NO UK PM HAS EVER RAISED CONSTITUTIONAL QUESTIONS THE WAY JOHNSON HAS
Analysis from CNN’s Luke McGee, UK and European Policy and Politics Editor
The Queen will finally see the back of Boris Johnson on Tuesday — for now at least. The British Prime Minister will officially resign once his successor has been chosen as leader of the governing Conservative Party.
While Her Majesty never makes her political opinions known and defers to her advisers and government ministers on almost all matters, you’d forgive Elizabeth II for breathing a sigh of relief.
Johnson has on more than one occasion pushed the monarch’s position of impartiality to its limits and led to Brits asking questions that once seemed unfathomable.
Early on in his premiership, Johnson prorogued — or suspended — Parliament, so that lawmakers would not be able to intervene and stop the Brexit deadline from expiring, forcing Britain to crash out of the European Union with no deal. The Queen followed her prime minister’s advice allowing the prorogation — only to later be told that the advice Johnson had given her was unlawful. Many called for Johnson to apologize for embarrassing the monarch.
And it wouldn’t be the only time in his premiership that his government would have to do so. Officials were left with little other choice in January when revelations about pandemic lockdown-busting parties emerged out of 10 Downing Street, including one on the night before Prince Philip’s funeral.

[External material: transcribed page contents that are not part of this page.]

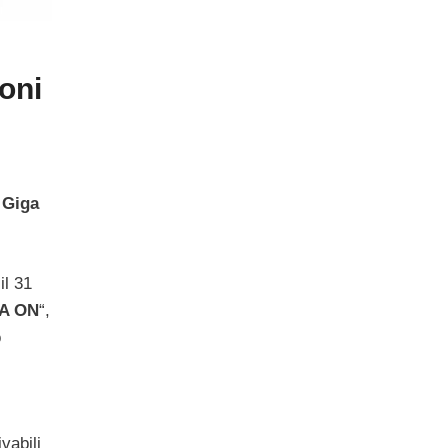
oni
 Giga
il 31
A ON
“,
ò
ivabili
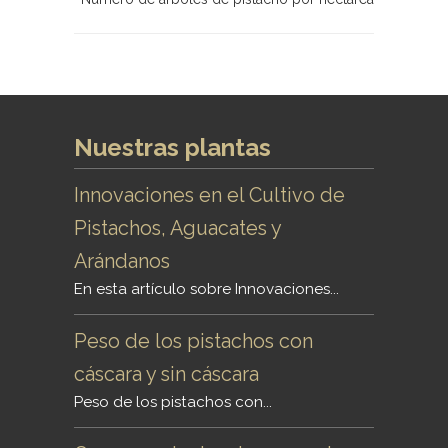
Nuestras plantas
Innovaciones en el Cultivo de
Pistachos, Aguacates y
Arándanos
En esta artículo sobre Innovaciones...
Peso de los pistachos con
cáscara y sin cáscara
Peso de los pistachos con...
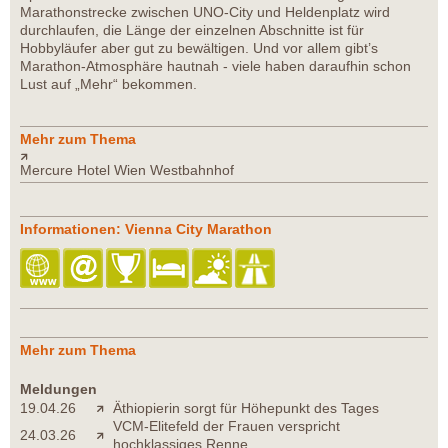
Marathonstrecke zwischen UNO-City und Heldenplatz wird
durchlaufen, die Länge der einzelnen Abschnitte ist für
Hobbyläufer aber gut zu bewältigen. Und vor allem gibt’s
Marathon-Atmosphäre hautnah - viele haben daraufhin schon
Lust auf „Mehr“ bekommen.
Mehr zum Thema
Mercure Hotel Wien Westbahnhof
Informationen: Vienna City Marathon
Mehr zum Thema
Meldungen
19.04.26
Äthiopierin sorgt für Höhepunkt des Tages
VCM-Elitefeld der Frauen verspricht
24.03.26
hochklassiges Renne...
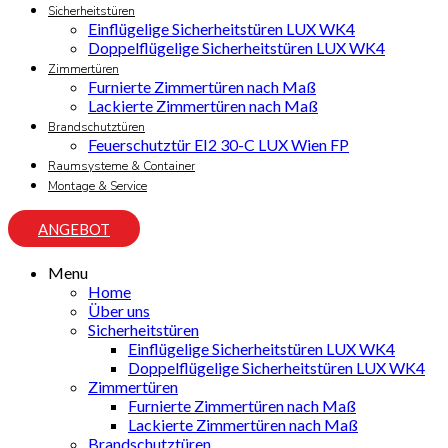
Sicherheitstüren
Einflügelige Sicherheitstüren LUX WK4
Doppelflügelige Sicherheitstüren LUX WK4
Zimmertüren
Furnierte Zimmertüren nach Maß
Lackierte Zimmertüren nach Maß
Brandschutztüren
Feuerschutztür EI2 30-C LUX Wien FP
Raumsysteme & Container
Montage & Service
ANGEBOT
Menu
Home
Über uns
Sicherheitstüren
Einflügelige Sicherheitstüren LUX WK4
Doppelflügelige Sicherheitstüren LUX WK4
Zimmertüren
Furnierte Zimmertüren nach Maß
Lackierte Zimmertüren nach Maß
Brandschutztüren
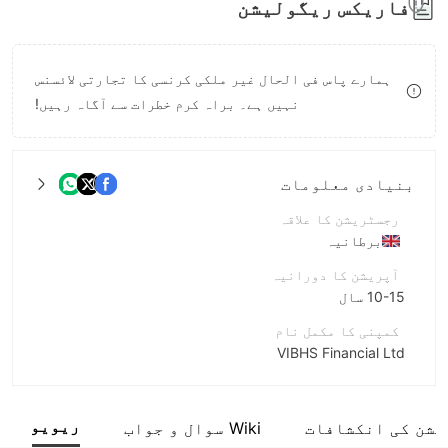
فاریکس ریگولیشن
8
9
ہمارے پاس فی الحال غیر ملکی کرنسی کا تجارتی لائسنس
نہیں ہے۔ براہ کرم خطرات سے آگاہ رہیں!
بنیادی معلومات
رجسٹریشن کا علاقہ
برطانیہ
آپریشن کا دورانیہ
10-15 سال
کمپنی کا مکمل نام
VIBHS Financial Ltd
مختصر نام
VIBHS
ریویو
یشن کی انکشافات
Wiki سوال و جواب
انٹرپرائز ملازم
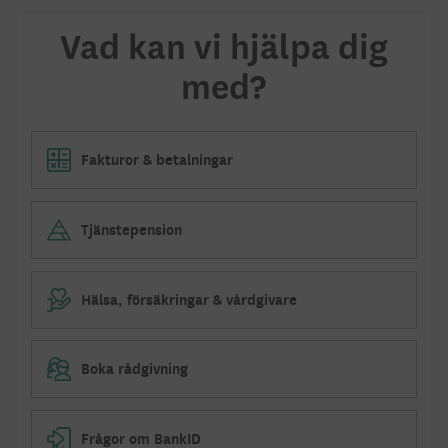
Vad kan vi hjälpa dig
med?
Fakturor & betalningar
Tjänstepension
Hälsa, försäkringar & vårdgivare
Boka rådgivning
Frågor om BankID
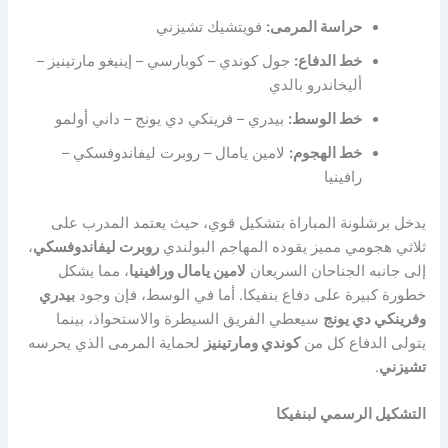
حراسة المرمى:
فويتشيك تشيزني
خط الدفاع:
جول كوندي – كوبارسي – إينيغو مارتينيز –
أليخاندرو بالدي
خط الوسط:
بيدري – فرينكي دي يونج – داني أولمو
خط الهجوم:
لامين يامال – روبرت ليفاندوفسكي –
رافينيا
يدخل برشلونة المباراة بتشكيل قوي، حيث يعتمد المدرب على
ثلاثي هجومي مميز يقوده المهاجم البولندي
روبرت ليفاندوفسكي
،
إلى جانبه الجناحان السريعان
لامين يامال ورافينيا
، مما يشكل
خطورة كبيرة على دفاع بنفيكا. أما في الوسط، فإن وجود
بيدري
وفرينكي دي يونج
سيعطي الفريق السيطرة والاستحواذ، بينما
يتولى الدفاع كل من
كوندي ومارتينيز
لحماية المرمى الذي يحرسه
تشيزني
.
التشكيل الرسمي لبنفيكا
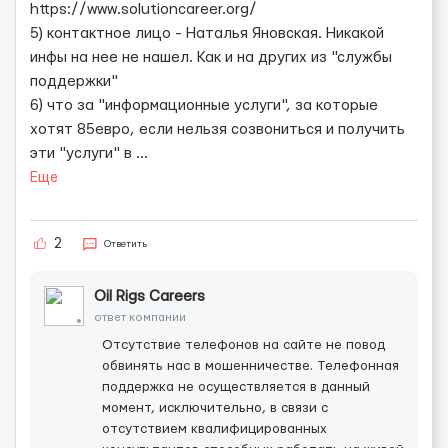
https://www.solutioncareer.org/
5) контактное лицо - Наталья Яновская. Никакой
инфы на нее не нашел. Как и на других из "службы
поддержки"
6) что за "информационные услуги", за которые
хотят 85евро, если нельзя созвониться и получить
эти "услуги" в
...
Еще
2
Ответить
Oil Rigs Careers
ответ компании
Отсутствие телефонов на сайте не повод
обвинять нас в мошенничестве. Телефонная
поддержка не осуществляется в данный
момент, исключительно, в связи с
отсутствием квалифицированных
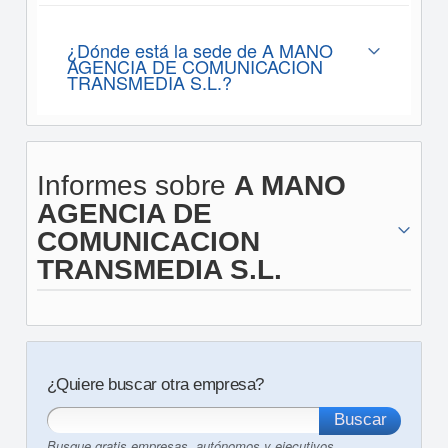
¿Dónde está la sede de A MANO
AGENCIA DE COMUNICACION
TRANSMEDIA S.L.?
Informes sobre
A MANO
AGENCIA DE
COMUNICACION
TRANSMEDIA S.L.
¿Quiere buscar otra empresa?
Busque gratis empresas, autónomos y ejecutivos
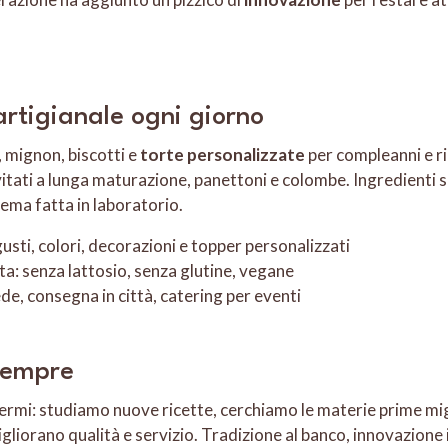
artigianale ogni giorno
, mignon, biscotti e
torte personalizzate
per compleanni e r
evitati a lunga maturazione, panettoni e colombe. Ingredienti s
crema fatta in laboratorio.
usti, colori, decorazioni e topper personalizzati
ta: senza lattosio, senza glutine, vegane
sede, consegna in città, catering per eventi
 sempre
fermi: studiamo nuove ricette, cerchiamo le materie prime mig
gliorano qualità e servizio. Tradizione al banco, innovazione 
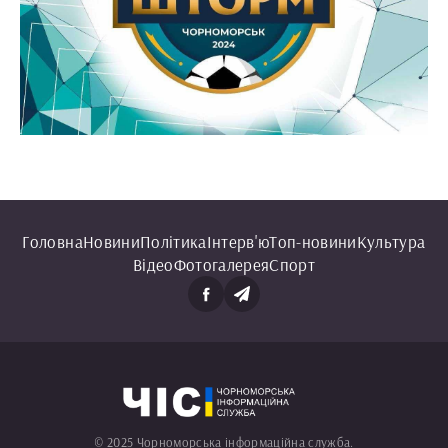
Головна
Новини
Політика
Інтерв'ю
Топ-новини
Культура
Відео
Фотогалерея
Спорт
© 2025 Чорноморська інформаційна служба.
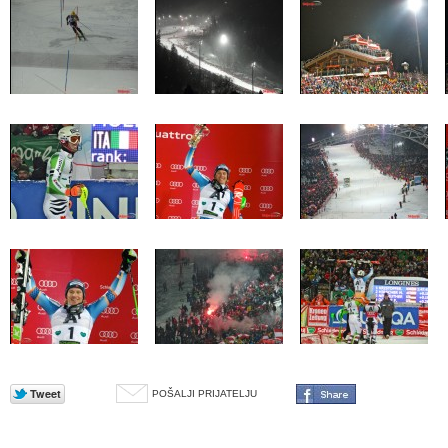
POŠALJI PRIJATELJU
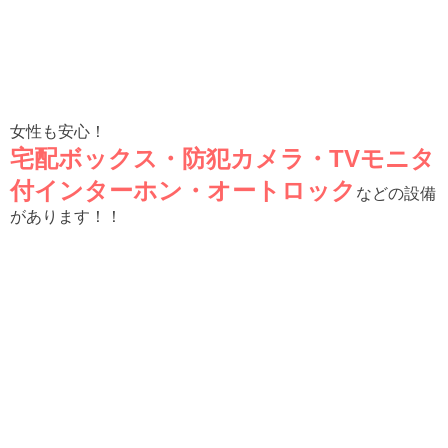
女性も安心！
宅配ボックス・防犯カメラ・TVモニタ
付インターホン・オートロック
などの設備
があります！！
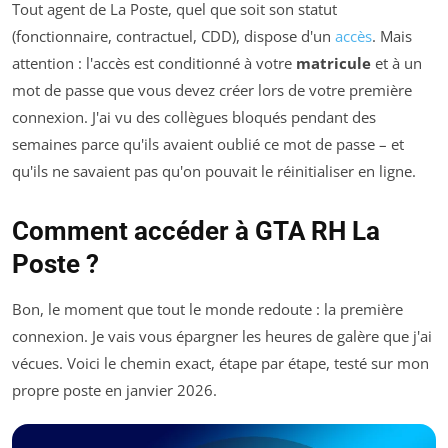
Tout agent de La Poste, quel que soit son statut
(fonctionnaire, contractuel, CDD), dispose d'un
accès
. Mais
attention : l'accès est conditionné à votre
matricule
et à un
mot de passe que vous devez créer lors de votre première
connexion. J'ai vu des collègues bloqués pendant des
semaines parce qu'ils avaient oublié ce mot de passe – et
qu'ils ne savaient pas qu'on pouvait le réinitialiser en ligne.
Comment accéder à GTA RH La
Poste ?
Bon, le moment que tout le monde redoute : la première
connexion. Je vais vous épargner les heures de galère que j'ai
vécues. Voici le chemin exact, étape par étape, testé sur mon
propre poste en janvier 2026.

As Johnson’s position became untenable earlier this year, there were fears that his refusal to resign, despite mass protest from his own cabinet, would once again force the Queen and her advisers to act.

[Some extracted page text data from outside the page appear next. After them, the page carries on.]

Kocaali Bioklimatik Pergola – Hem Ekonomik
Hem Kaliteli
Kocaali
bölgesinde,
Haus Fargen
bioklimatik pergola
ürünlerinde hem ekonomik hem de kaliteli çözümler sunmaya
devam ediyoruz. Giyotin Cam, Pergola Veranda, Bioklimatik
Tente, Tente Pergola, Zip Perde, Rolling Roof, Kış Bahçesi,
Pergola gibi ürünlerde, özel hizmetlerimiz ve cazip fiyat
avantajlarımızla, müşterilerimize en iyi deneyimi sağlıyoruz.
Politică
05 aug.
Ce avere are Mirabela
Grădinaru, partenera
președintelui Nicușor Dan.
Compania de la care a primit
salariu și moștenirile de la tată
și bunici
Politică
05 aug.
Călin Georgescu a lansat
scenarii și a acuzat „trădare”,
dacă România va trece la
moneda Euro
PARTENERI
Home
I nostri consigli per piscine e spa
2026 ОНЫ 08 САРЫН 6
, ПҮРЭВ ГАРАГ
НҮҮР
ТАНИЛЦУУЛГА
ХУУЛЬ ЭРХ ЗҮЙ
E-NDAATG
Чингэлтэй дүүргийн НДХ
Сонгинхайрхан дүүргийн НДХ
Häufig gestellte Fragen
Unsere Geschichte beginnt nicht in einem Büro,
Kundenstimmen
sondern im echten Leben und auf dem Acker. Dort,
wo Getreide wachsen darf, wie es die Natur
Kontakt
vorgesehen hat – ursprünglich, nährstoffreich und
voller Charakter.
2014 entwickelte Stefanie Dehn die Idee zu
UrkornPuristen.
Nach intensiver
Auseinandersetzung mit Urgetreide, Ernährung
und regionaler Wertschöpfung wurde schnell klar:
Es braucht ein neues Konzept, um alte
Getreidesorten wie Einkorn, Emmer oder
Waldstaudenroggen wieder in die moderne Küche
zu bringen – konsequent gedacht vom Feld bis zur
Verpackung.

Had Johnson clung to power, he could have found himself removed as Conservative leader and without a government serving him. Due to the UK’s odd un-codified constitution, he could have remained prime minister of around 66 million people, creating a host of new problems to resolve. Fortunately, it didn’t come to that and Johnson has decided to make a (relatively for him) quiet exit.
Johnson is a man who has always described himself as a monarchist who holds the Queen in the highest regard. And critics might say he could have demonstrated this respect by not bringing the country’s constitution to breaking point and dragging her into the mucky business of politics.